Orden FOM/710/2015, de 30 de enero, por la que se aprueba el Catálogo de líneas y tramos de la Red Ferroviaria de Interés General.
¿Qué dice esta ley?
**¿Qué es?** Esta orden aprueba un catálogo oficial que lista todas las líneas y tramos ferroviarios que forman la Red Ferroviaria de Interés General. El catálogo asigna a cada línea o tramo un código oficial, indica su origen y destino, y describe sus características técnicas básicas. Incluye toda la infraestructura ferroviaria: terrenos, estaciones, obras civiles, instalaciones de seguridad, telecomunicaciones, señalización y demás elementos que forman parte de las vías. **¿A quién afecta?** Afecta al Ministerio de Fomento, que administra y define qué infraestructuras están en la red; a las Comunidades Autónomas por cuyo territorio pasan las líneas ferroviarias; a RENFE y FEVE, que administran infraestructuras; y a las Autoridades Portuarias responsables de redes ferroviarias en puertos de interés general.

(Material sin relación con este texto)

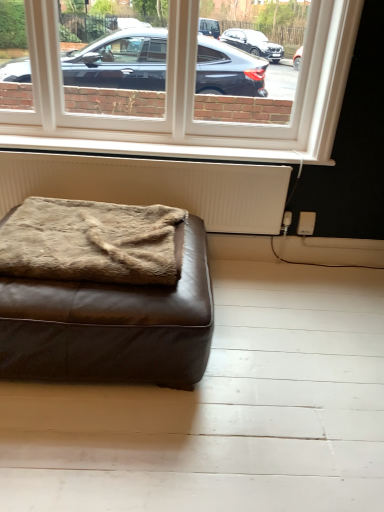 Where is `brown leather ottoman at lower left`? brown leather ottoman at lower left is located at coordinates point(111,326).

Find the location of a particular element. Image resolution: width=384 pixels, height=512 pixels. white plastic window at upper center is located at coordinates (190, 97).

This screenshot has width=384, height=512. What do you see at coordinates (92, 242) in the screenshot?
I see `brown fuzzy blanket at lower left` at bounding box center [92, 242].

This screenshot has height=512, width=384. Describe the element at coordinates (162, 150) in the screenshot. I see `white painted wood at lower center` at that location.

Image resolution: width=384 pixels, height=512 pixels. I want to click on brown leather ottoman at lower left, so click(111, 326).

Locate an element on the screen. This screenshot has width=384, height=512. radiator above the brown fuzzy blanket at lower left (from the image's perspective) is located at coordinates (154, 186).

Between white textured radiator at lower center and brown fuzzy blanket at lower left, which one appears on the left side from the viewer's perspective?

From the viewer's perspective, brown fuzzy blanket at lower left appears more on the left side.

Are white textured radiator at lower center and brown fuzzy blanket at lower left located far from each other?

That's not correct — white textured radiator at lower center is a little close to brown fuzzy blanket at lower left.

Is white textured radiator at lower center taller than brown fuzzy blanket at lower left?

Indeed, white textured radiator at lower center has a greater height compared to brown fuzzy blanket at lower left.

How many degrees apart are the facing directions of white painted wood at lower center and white plastic window at upper center?

The angular difference between white painted wood at lower center and white plastic window at upper center is 0.699 degrees.

Which object is wider, white painted wood at lower center or white plastic window at upper center?

white painted wood at lower center.

Is white painted wood at lower center located outside white plastic window at upper center?

Yes, white painted wood at lower center is located beyond the bounds of white plastic window at upper center.

From a real-world perspective, does white painted wood at lower center sit lower than white plastic window at upper center?

Indeed, from a real-world perspective, white painted wood at lower center is positioned beneath white plastic window at upper center.

Between brown fuzzy blanket at lower left and white painted wood at lower center, which one has larger size?

brown fuzzy blanket at lower left is bigger.

Based on the photo, from the image's perspective, which object appears higher, brown fuzzy blanket at lower left or white painted wood at lower center?

From the image's view, white painted wood at lower center is above.

Could you tell me if brown fuzzy blanket at lower left is facing white painted wood at lower center?

No, brown fuzzy blanket at lower left is not facing towards white painted wood at lower center.

Can you confirm if brown fuzzy blanket at lower left is shorter than white painted wood at lower center?

In fact, brown fuzzy blanket at lower left may be taller than white painted wood at lower center.

Based on their sizes in the image, would you say white textured radiator at lower center is bigger or smaller than white painted wood at lower center?

Considering their sizes, white textured radiator at lower center takes up more space than white painted wood at lower center.

From the picture: Is white textured radiator at lower center positioned beyond the bounds of white painted wood at lower center?

Indeed, white textured radiator at lower center is completely outside white painted wood at lower center.

Measure the distance between white textured radiator at lower center and white painted wood at lower center.

The distance of white textured radiator at lower center from white painted wood at lower center is 5.95 inches.

Is white textured radiator at lower center facing towards white plastic window at upper center?

No.

Considering the relative sizes of white textured radiator at lower center and white plastic window at upper center in the image provided, is white textured radiator at lower center bigger than white plastic window at upper center?

Actually, white textured radiator at lower center might be smaller than white plastic window at upper center.

Between white textured radiator at lower center and white plastic window at upper center, which one appears on the right side from the viewer's perspective?

From the viewer's perspective, white plastic window at upper center appears more on the right side.

Which of these two, white textured radiator at lower center or white plastic window at upper center, is thinner?

With smaller width is white plastic window at upper center.

From the image's perspective, is brown leather ottoman at lower left over white textured radiator at lower center?

No, from the image's perspective, brown leather ottoman at lower left is not above white textured radiator at lower center.

Is brown leather ottoman at lower left to the left of white textured radiator at lower center from the viewer's perspective?

Correct, you'll find brown leather ottoman at lower left to the left of white textured radiator at lower center.

Is brown leather ottoman at lower left oriented away from white textured radiator at lower center?

Yes, brown leather ottoman at lower left's orientation is away from white textured radiator at lower center.

Consider the image. Between brown leather ottoman at lower left and white textured radiator at lower center, which one has less height?

With less height is brown leather ottoman at lower left.

Is white textured radiator at lower center at the back of white painted wood at lower center?

No.

Considering the relative positions of white painted wood at lower center and white textured radiator at lower center in the image provided, is white painted wood at lower center behind white textured radiator at lower center?

Yes.

Visually, is white painted wood at lower center positioned to the left or to the right of white textured radiator at lower center?

Based on their positions, white painted wood at lower center is located to the right of white textured radiator at lower center.

Between white painted wood at lower center and white textured radiator at lower center, which one has smaller size?

With smaller size is white painted wood at lower center.

Locate an element on the screen. radiator that is on the right side of brown fuzzy blanket at lower left is located at coordinates (154, 186).

The height and width of the screenshot is (512, 384). Find the location of `window sill that is under the white plastic window at upper center (from a real-world perspective)`. window sill that is under the white plastic window at upper center (from a real-world perspective) is located at coordinates (162, 150).

Estimate the real-world distances between objects in this image. Which object is further from white painted wood at lower center, brown leather ottoman at lower left or white plastic window at upper center?

brown leather ottoman at lower left.

Estimate the real-world distances between objects in this image. Which object is closer to white textured radiator at lower center, brown leather ottoman at lower left or white painted wood at lower center?

white painted wood at lower center lies closer to white textured radiator at lower center than the other object.

From the image, which object appears to be farther from white painted wood at lower center, white textured radiator at lower center or brown leather ottoman at lower left?

brown leather ottoman at lower left is further to white painted wood at lower center.

When comparing their distances from white painted wood at lower center, does brown leather ottoman at lower left or white textured radiator at lower center seem closer?

Among the two, white textured radiator at lower center is located nearer to white painted wood at lower center.

From the image, which object appears to be farther from brown leather ottoman at lower left, brown fuzzy blanket at lower left or white painted wood at lower center?

white painted wood at lower center is further to brown leather ottoman at lower left.

From the image, which object appears to be nearer to white plastic window at upper center, brown fuzzy blanket at lower left or white textured radiator at lower center?

Among the two, white textured radiator at lower center is located nearer to white plastic window at upper center.

Estimate the real-world distances between objects in this image. Which object is closer to brown leather ottoman at lower left, white painted wood at lower center or white plastic window at upper center?

Among the two, white painted wood at lower center is located nearer to brown leather ottoman at lower left.

Considering their positions, is brown leather ottoman at lower left positioned closer to white painted wood at lower center than brown fuzzy blanket at lower left?

Among the two, brown fuzzy blanket at lower left is located nearer to white painted wood at lower center.

You are a GUI agent. You are given a task and a screenshot of the screen. Output one action in this format:
    pyautogui.click(x=<x>, y=<y>)
    Task: Click on the radiator positioned between brown fuzzy blanket at lower left and white painted wood at lower center from near to far
    This screenshot has width=384, height=512.
    Given the screenshot: What is the action you would take?
    pyautogui.click(x=154, y=186)

In order to click on blanket positioned between brown leather ottoman at lower left and white painted wood at lower center from near to far in this screenshot , I will do `click(92, 242)`.

At what (x,y) coordinates should I click in order to perform the action: click on window sill that lies between white plastic window at upper center and white textured radiator at lower center from top to bottom. Please return your answer as a coordinate pair (x, y). Looking at the image, I should click on (162, 150).

Where is `window sill between white plastic window at upper center and brown fuzzy blanket at lower left in the vertical direction`? This screenshot has height=512, width=384. window sill between white plastic window at upper center and brown fuzzy blanket at lower left in the vertical direction is located at coordinates (162, 150).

También afecta a cualquier administración de infraestructuras ferroviarias. **¿Qué cambia o establece?** El catálogo establece tres grupos de líneas y tramos: primero, las que garantizan un sistema común de transporte (ejes internacionales, conexiones entre regiones, accesos a núcleos importantes y instalaciones económicas o de defensa); segundo, redes ferroviarias dentro de puertos y sus accesos; y tercero, líneas que no cumplen todos los requisitos pero continúan administradas bajo la ley mientras se tramita su traspaso a las Comunidades Autónomas. Todas las líneas quedan codificadas y vinculadas en un sistema interdependiente.
💬 Contexto ciudadano
La Orden FOM/710/2015 sistematiza la catalogación de la Red Ferroviaria de Interés General existente desde la Ley 39/2003, pero sin inventario unificado previo. Aunque directivas europeas como la 2012/34/UE exigen transparencia sobre gestión de infraestructuras, España adopta un catálogo más exhaustivo que varias CCAA que solo regulan redes locales. Esta orden vincula responsabilidad estatal: cada línea catalogada genera obligaciones financieras y de mantenimiento para el Ministerio de Fomento, mientras infraestructuras no incluidas pueden transferirse a CCAA. Para el ciudadano importa porque determina qué servicios ferroviarios se financian con presupuestos estatales (afectando frecuencia, calidad y sostenibilidad de conexiones regionales), quién responde ante deficiencias, y qué líneas corren riesgo de cierre si se propone su traspaso autonómico.